Re: [RFC 17/20] iommu/iommufd: Report iova range to userspace

From: Jean-Philippe Brucker
Date: Wed Sep 29 2021 - 08:08:29 EST


On Wed, Sep 29, 2021 at 10:44:01AM +0000, Liu, Yi L wrote:
> > From: Jean-Philippe Brucker <jean-philippe@xxxxxxxxxx>
> > Sent: Wednesday, September 22, 2021 10:49 PM
> >
> > On Sun, Sep 19, 2021 at 02:38:45PM +0800, Liu Yi L wrote:
> > > [HACK. will fix in v2]
> > >
> > > IOVA range is critical info for userspace to manage DMA for an I/O address
> > > space.

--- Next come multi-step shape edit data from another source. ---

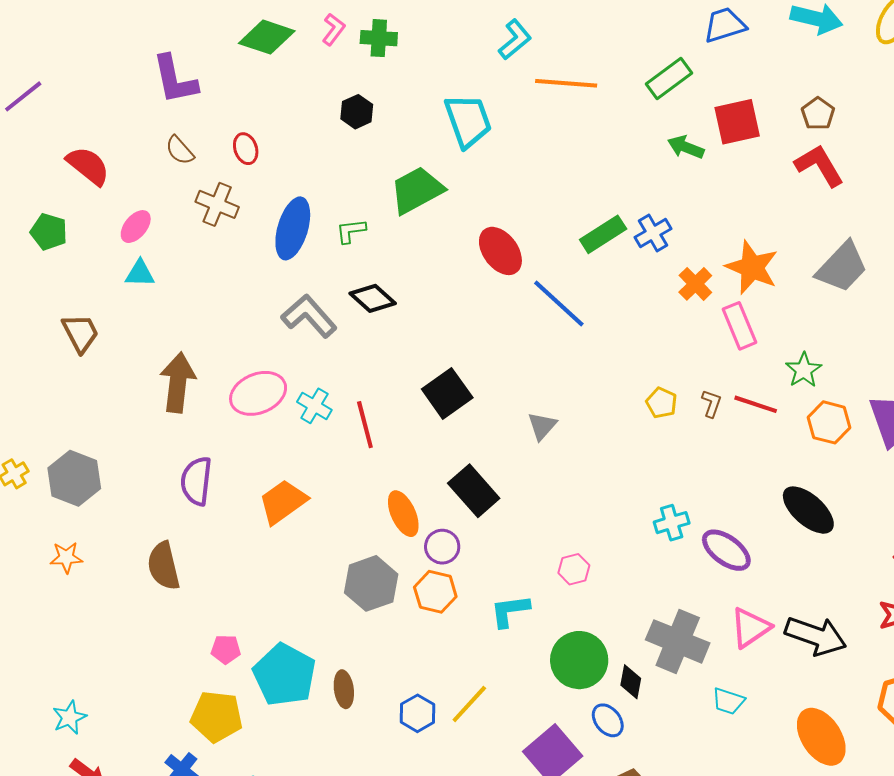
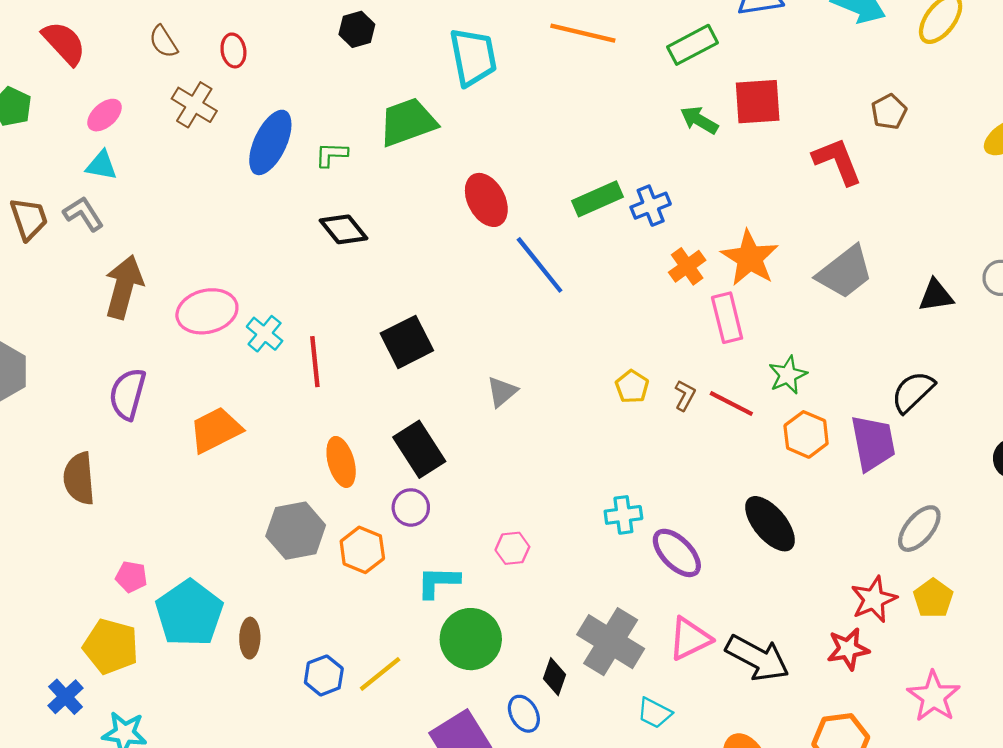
brown pentagon: (818, 114) -> (889, 112), moved
gray L-shape: (309, 316) -> (83, 214), moved, size x0.7
purple circle: (442, 547) -> (411, 507), moved
green circle: (579, 660) -> (471, 639), moved

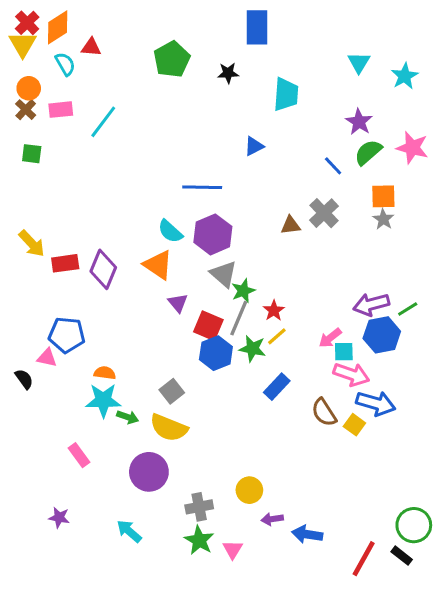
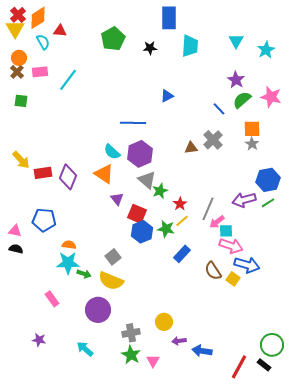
cyan trapezoid: (286, 94) -> (190, 46), moved
gray line: (239, 318) -> (208, 209), moved
blue hexagon: (382, 335) -> (268, 180), moved
pink triangle: (47, 358) -> (15, 231), moved
black semicircle: (24, 379) -> (16, 249), turned -40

This patch reports the valid iova range info of a given device.
> > >
> > > Due to aforementioned hack, this info comes from the hacked vfio type1
> > > driver. To follow the same format in vfio, we also introduce a cap chain
> > > format in IOMMU_DEVICE_GET_INFO to carry the iova range info.
> > [...]
> > > diff --git a/include/uapi/linux/iommu.h b/include/uapi/linux/iommu.h
> > > index 49731be71213..f408ad3c8ade 100644
> > > --- a/include/uapi/linux/iommu.h
> > > +++ b/include/uapi/linux/iommu.h
> > > @@ -68,6 +68,7 @@
> > > * +---------------+------------+
> > > * ...
> > > * @addr_width: the address width of supported I/O address spaces.
> > > + * @cap_offset: Offset within info struct of first cap
> > > *
> > > * Availability: after device is bound to iommufd
> > > */
> > > @@ -77,9 +78,11 @@ struct iommu_device_info {
> > > #define IOMMU_DEVICE_INFO_ENFORCE_SNOOP (1 << 0) /* IOMMU
> > enforced snoop */
> > > #define IOMMU_DEVICE_INFO_PGSIZES (1 << 1) /* supported page
> > sizes */
> > > #define IOMMU_DEVICE_INFO_ADDR_WIDTH (1 << 2) /*
> > addr_wdith field valid */
> > > +#define IOMMU_DEVICE_INFO_CAPS (1 << 3) /* info
> > supports cap chain */
> > > __u64 dev_cookie;
> > > __u64 pgsize_bitmap;
> > > __u32 addr_width;
> > > + __u32 cap_offset;
> >
> > We can also add vendor-specific page table and PASID table properties as
> > capabilities, otherwise we'll need giant unions in the iommu_device_info
> > struct. That made me wonder whether pgsize and addr_width should also
> > be
> > separate capabilities for consistency, but this way might be good enough.
> > There won't be many more generic capabilities. I have "output address
> > width"
>
> what do you mean by "output address width"? Is it the output address
> of stage-1 translation?

Yes, so the guest knows the size of GPA it can write into the page table.
For Arm SMMU the GPA size is determined by both the SMMU implementation
and the host kernel configuration. But maybe that could also be
vendor-specific, if other architectures don't need to communicate it.

> >
> and "PASID width", the rest is specific to Arm and SMMU table
> > formats.
>
> When coming to nested translation support, the stage-1 related info are
> likely to be vendor-specific, and will be reported in cap chain.

Agreed

Thanks,
Jean